Je ne vous lis pas, car cet étalage m'apparaît impudique et dérangeant. Il s'agit de vos vies que je n'ai pas envie moi, de connaître aujourd'hui. Malgré cela, je vous souhaite sincèrement une bonne continuation et de bonnes écritures. »
Etienne - Pas d'écriture
« Ce qui semblait au début un jeu semi-innocent de voyeur-exhibitionniste est peu à peu devenu un besoin semi-inconscient de guérison par le regard oblique de soi sur les autres, par le regard supposé des autres sur soi. Soi, c'est moi, en fait.

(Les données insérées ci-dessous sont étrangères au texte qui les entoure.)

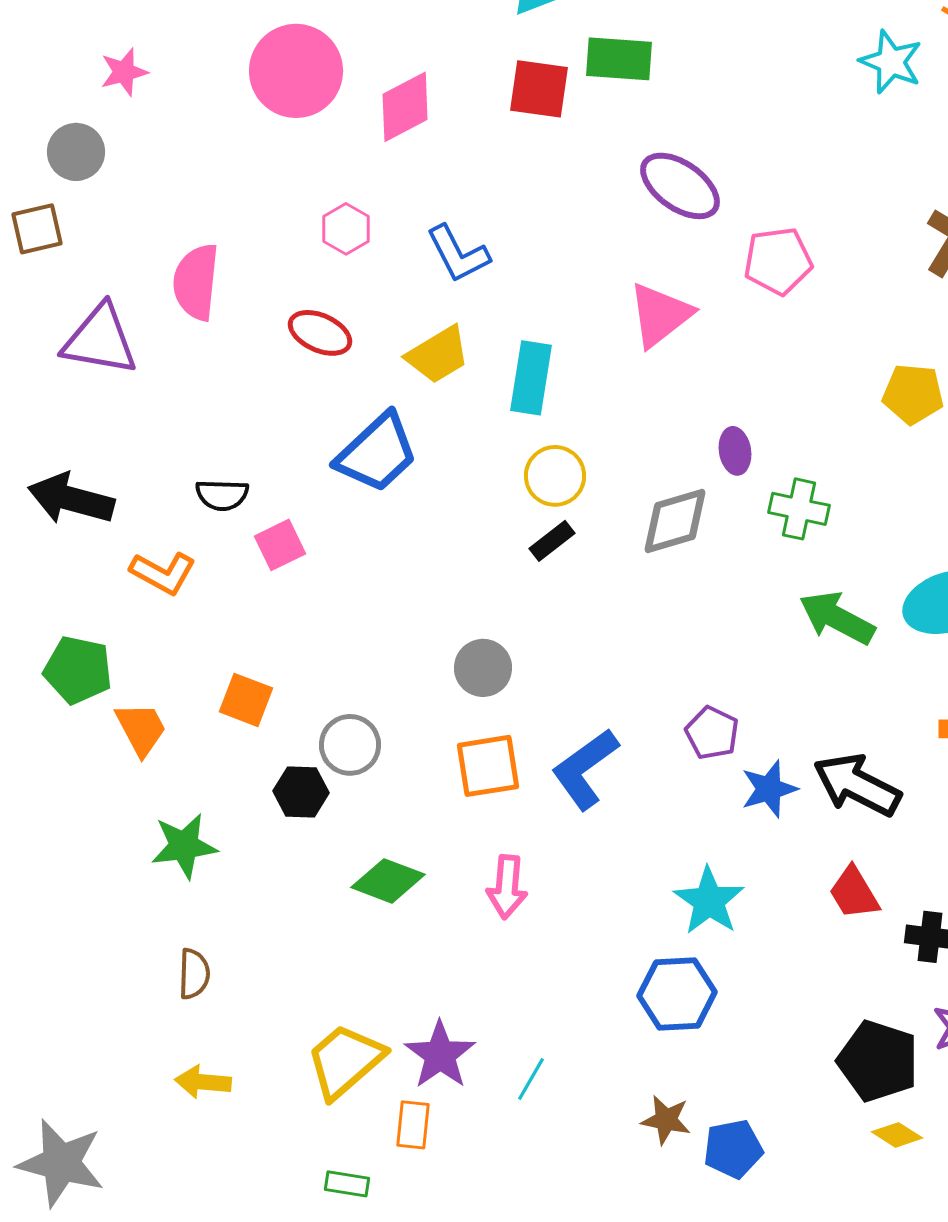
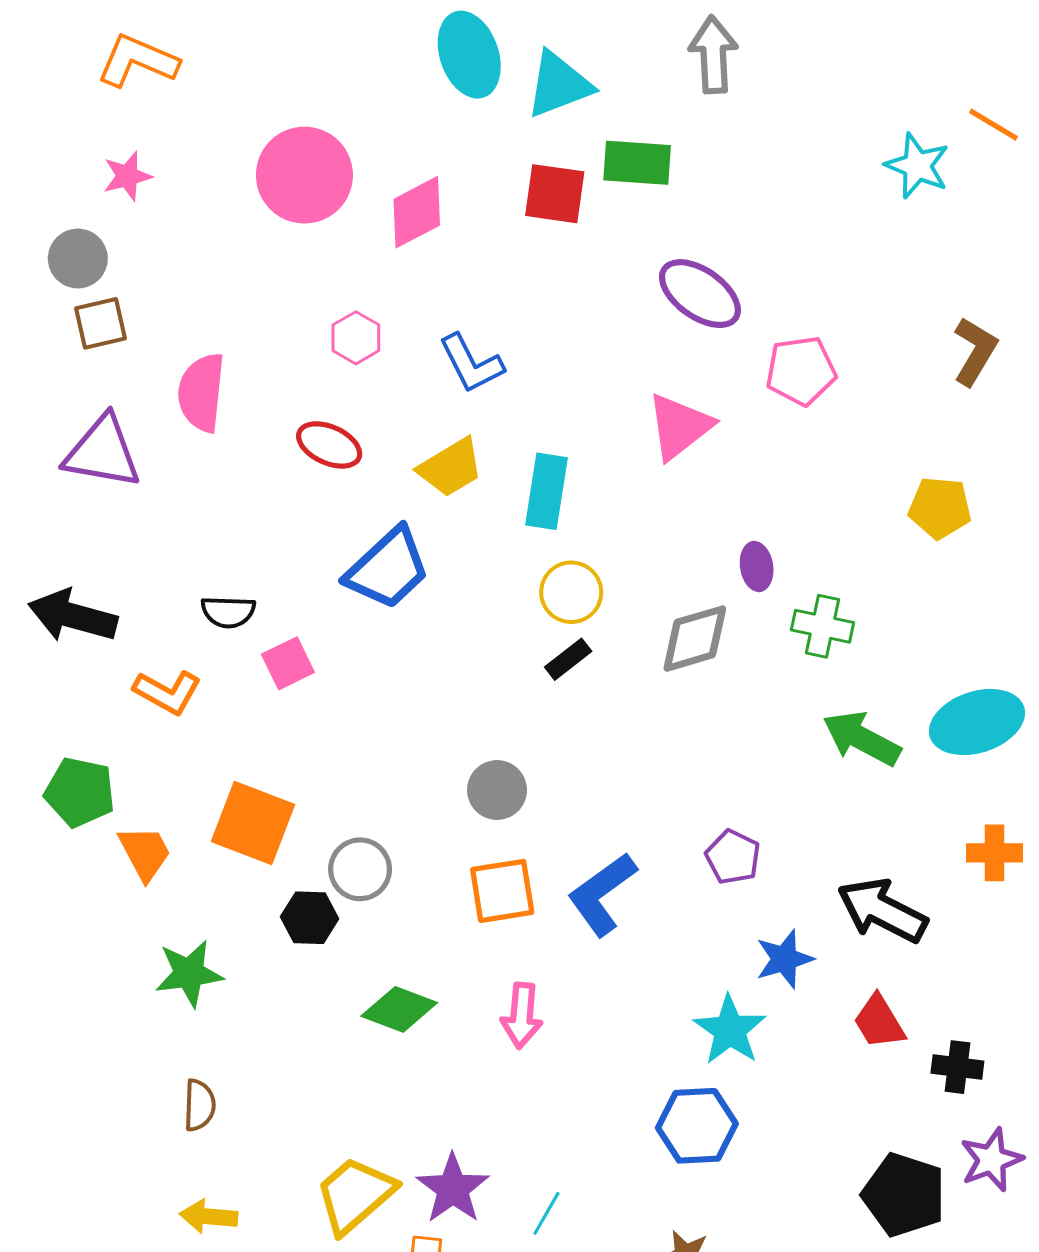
brown square: (37, 229) -> (100, 323), moved
orange square: (246, 700) -> (253, 823), size x1.5
blue star: (769, 789) -> (784, 959), moved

(...) Abandon d'une histoire. De mon histoire. Au vingt-cinquième billet, le module savant de l'écran de Koz m'indique ce nombre, j'ai buté sur un escalier trop raide et j'ai passé mon chemin. N'espère pas que j'y revienne, je n'y reviendrai pas. Trop de pieuvres m'observent sur les marches plus hautes que larges, et le vide sans garde-corps qui gronde au dessous est trop large, comme un Urubamba de torrent.
(...) J'ai fait mauvaise roulette, c'est manque qui est sorti. J'ai cessé de savoir qui j'étais pendant les siècles qui ont suivi et je ne peux plus rien raconter, ou plutôt je dois refermer l'armure.
Non pas à cause de l'extérieur hostile, mais de l'intérieur nauséabond. »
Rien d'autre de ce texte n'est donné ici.